Hans Peter and Kristine wedding - 1885

In 1885 Hans Peter married Kristine Haagensen (Hawkins in America). She was a widow from Breivik, Lyngen, Norway. She had come to Minnesota with her children Teador, Ole, Aminda, Hans M., Anna Maria and Olga. She worked at farms in the Lake Lillian area.

Hattie, Olaf, Kristine, Hans M., Hans Peter, Hannah, Olga - photo taken in 1891

Hans Peter and Kristine lived in a log cabin just south of where the East Lake Lillian Cemetery is located today and where the Methodist Church was built in 1890-91. Hans Peter’s first two children, Hattie and Hannah were born there.

He bought land in 1888 about 2 miles south in the same township: East Lake Lillian. Three more children, Olaf, Hilmer and Mamie were born there.

School District #81 had been built in 1887 about ½ mile west from where Hans Peter located and build his home and other farm buildings.

Across the road from Hans Peter’s farm a little settlement with a creamery was built in 1896. A post office, grocery store, bank, blacksmith shop and other businesses and homes followed. This thriving community was named Thorpe

Thorpe 1912 - L-R - Chicken Coop, Food Mill, Hanson's Barn, Anderson's Chicken House, E.J. Strom Barn, Mary Anderson House (E. J. Strom lived upstairs), Post Office, Bank, E. J. Strom Grocery, Buttermaker's House, Creamery, Ice House for Creamery. All of these buildings were moved 2 1/2 miles west in 1923 and became Lake Lillian

When the railroad was built to a place 2 miles west of Hans Peter’s farm in 1923 the business places and homes of Thorpe were moved there and that became the village of Lake Lillian. Eventually all traces of Thorpe disappeared


Karl Hartvik Hanson, Hans Peter Hanson, Anton Bernt Hanson
taken around 1905 in Atwater, Minnesota

Hans Peter traveled from home to Norway to spend Christmas in 1905 with the family there, returning early in 1906.

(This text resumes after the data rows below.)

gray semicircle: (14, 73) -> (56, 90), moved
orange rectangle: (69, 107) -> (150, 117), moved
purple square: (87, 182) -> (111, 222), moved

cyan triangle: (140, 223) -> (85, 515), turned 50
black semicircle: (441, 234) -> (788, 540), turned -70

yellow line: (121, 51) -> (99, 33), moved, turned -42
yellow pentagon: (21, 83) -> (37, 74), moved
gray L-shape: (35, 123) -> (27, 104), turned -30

Hans Peter Hanson with his brother Edvard Larson Hansen in the middle,
Wilhelm Andreas Johanssen brother in law on the right.
Taken in Norway 1905/06

Family - BR - Olaf, Hattie, Hannah - FR - Hans Pete, Mamie, Olga, Hilmer, Kristine

In 1914 Hans Peter’s older son Olaf and wife rented the home farm by Thorpe. Hans Peter and Kristine moved ½ mile south to a farm named “the Forty.” Here they lived until 1919 when they retired from farming and moved to 1532 Monroe Street NE, Minneapolis, Minnesota.

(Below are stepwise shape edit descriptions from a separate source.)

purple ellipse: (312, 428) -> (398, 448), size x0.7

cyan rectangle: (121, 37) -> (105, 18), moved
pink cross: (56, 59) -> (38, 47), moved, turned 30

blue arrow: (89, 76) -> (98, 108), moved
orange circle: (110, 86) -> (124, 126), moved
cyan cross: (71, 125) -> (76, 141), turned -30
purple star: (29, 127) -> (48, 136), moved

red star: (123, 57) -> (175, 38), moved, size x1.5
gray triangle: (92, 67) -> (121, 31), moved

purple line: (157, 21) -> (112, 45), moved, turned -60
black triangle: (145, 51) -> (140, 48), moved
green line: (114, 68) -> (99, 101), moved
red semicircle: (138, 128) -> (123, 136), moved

They had been united with the Norwegian Danish Methodist Episcopal Church in 1889 (Charter members) where they were active members until they moved to Minneapolis.

Hans Pete and Kristine taken in 1920s or 1930s

Kristine was a good wife and mother. She is remembered as a sweet, quiet, gentle Christian woman. She crocheted rugs and sewed together torn strip of cloth for hand woven rugs. Her health had been poor for many years and she suffered patiently. She spent the last months of her life with her daughter, Hattie Trygestad. Kristine died on April 9, 1934 and is buried at the Methodist Cemetery (now known as the East Lake Lillian Cemetery).

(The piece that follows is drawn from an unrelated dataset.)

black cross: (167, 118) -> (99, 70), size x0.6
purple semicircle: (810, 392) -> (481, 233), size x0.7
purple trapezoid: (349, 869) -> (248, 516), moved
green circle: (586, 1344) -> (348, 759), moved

After Kristine died, Hans Peter continued to live in his Minneapolis home until he entered St. Barnabus Hospital in January 1943, where he was a patient until June 19. While in the hospital, gangrene developed in his left foot necessitating the amputation of the leg just below the knee. Ice was used on his leg before the operation. He was fitted with an artificial leg which he tried to wear. He never succeeded in using it but he was competent with crutches. When he left the hospital, he was taken to the home of his daughter, Hattie Trygestad. By this time Olaf and his family had moved to California, and Christ and Hattie had moved to the family farm. He lived with Hattie and Christ until his death on October 6, 1943. He is buried next to Kristine in the Methodist Cemetery near where the log cabin had been located in 1885 when they were first married. Funeral services were held at the Methodist Church.

Hans Peter and Kristine Hanson had 5 children

There are 24 grandchildren scattered from coast to coast.